(Beginning of RECORD EXCERPTS)

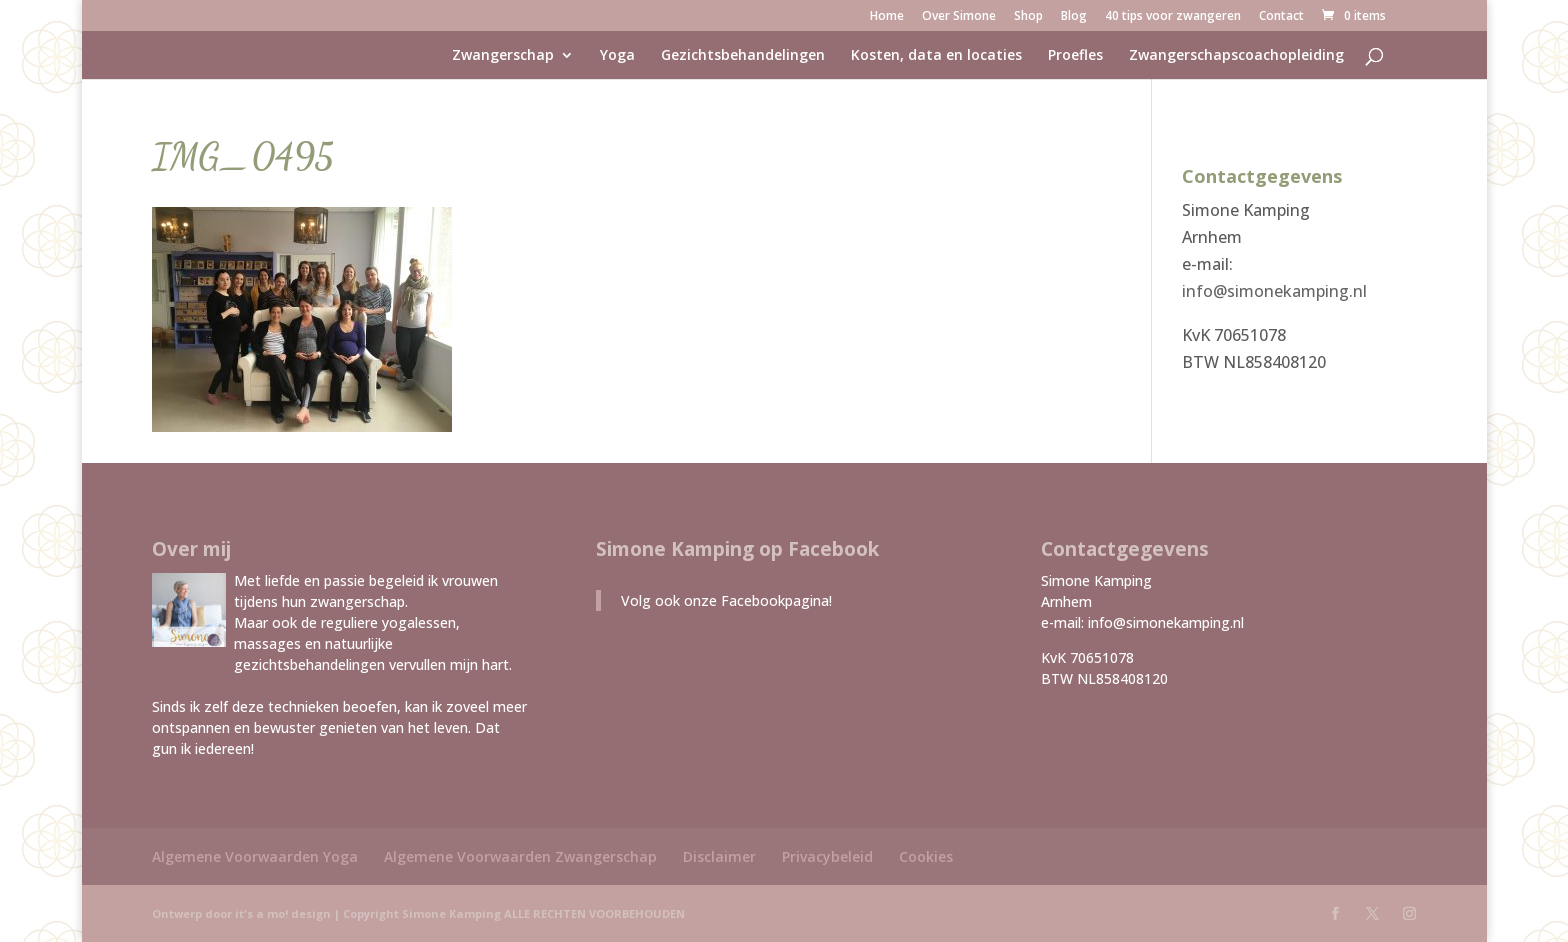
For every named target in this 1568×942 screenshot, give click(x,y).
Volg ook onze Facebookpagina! (726, 600)
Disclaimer (719, 856)
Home (887, 17)
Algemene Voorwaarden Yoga (255, 856)
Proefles (1075, 56)
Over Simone (959, 17)
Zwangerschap (503, 56)
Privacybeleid (827, 856)
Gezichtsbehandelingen (743, 56)
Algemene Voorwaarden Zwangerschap (520, 856)
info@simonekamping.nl (1274, 291)
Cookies (926, 856)
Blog (1074, 17)
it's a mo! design (283, 913)
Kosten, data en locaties (936, 56)
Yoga (617, 56)
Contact (1281, 17)
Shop (1028, 17)
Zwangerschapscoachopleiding (1236, 56)
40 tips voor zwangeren (1173, 17)
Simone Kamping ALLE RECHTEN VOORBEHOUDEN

(End of RECORD EXCERPTS)

(DESCRIPTION OF THE TASK): If a line in the records contains the string "Voorwaarden", include it in the count; report that count alone.

(WRITTEN RESPONSE): 2